The 10,600 square foot, one-story fire station is being built on the corner of Fourth and Jefferson streets, the same location as the old structure.

The new building will be able to accommodate up to 30 firefighters, will have four vehicle bays and includes living spaces, a mezzanine, a community education room, offices and a three-story training tower.

City officials worked for more than four years to replace the 90-year-old building that everyone agreed had outlived its usefulness.

Originally scheduled to be completed in December, the station is probably about 80 percent completed and the timetable for completion has been pushed back to March,

City Engineer Phil Biggs said.

Construction on the $1.9 million project has been delayed by a combination of factors that included the weather and design changes needed to meet all the fire codes, Biggs said.

Once completed, this state-of the art building will really bring the department into the 21st century of firefighting, Biggs said.

With just a few months to go, the 16-man department continues to make the best out of its temporary home.

"It is about what we expected," Capt. Mike Hasenauer said. "It is cramped, dirty and hard to keep the equipment clean."
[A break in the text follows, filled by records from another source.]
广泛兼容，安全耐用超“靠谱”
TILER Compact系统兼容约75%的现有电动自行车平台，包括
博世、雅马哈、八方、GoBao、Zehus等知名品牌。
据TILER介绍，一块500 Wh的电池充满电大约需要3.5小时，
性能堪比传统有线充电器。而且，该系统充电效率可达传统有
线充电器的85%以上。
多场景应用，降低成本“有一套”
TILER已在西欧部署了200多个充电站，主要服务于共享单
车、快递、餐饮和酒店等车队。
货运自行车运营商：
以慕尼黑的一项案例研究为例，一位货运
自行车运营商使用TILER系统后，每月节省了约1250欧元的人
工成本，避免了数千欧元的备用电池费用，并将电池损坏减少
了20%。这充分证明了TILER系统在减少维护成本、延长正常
As far as serving the community, Hasenauer said that the temporary facility has not affected much.

"It has not caused too many problems," he said. "It may slow our response time to the south end but we have been lucky, and I don't think it has cost us there."

Overall, everyone seems to be excited about the idea that they will have a new station in a a few short - or not so short - months. Even though they all kind of expected to spend two Christmases in the trailer, they are starting to get anxious, he said.

"I think it will mean a lot morale wise," Hasenauer said. "It has just been

inconvenient but it sure will be nice to get out of here."

Firefighter Louie Sheridan, the chef of his crew, said he is most looking forward to a full-size kitchen so he can continue to prepare his "gourmet" meals.

"The guys don't seem to mind much," he said as he worked in the kitchen. "I haven't killed any of them yet."

"But there is still today," Firefighter Joe Marshall chimes in as Sheridan put the finishing touches on tacos.

Mayor Bob Cleary is equally excited about the project that he believes will accommodate the firefighters now and for years to come.

"They have now got a building that will last for lifetimes," he said. "I am happy to see it come to pass and I am anxious to see them get in there."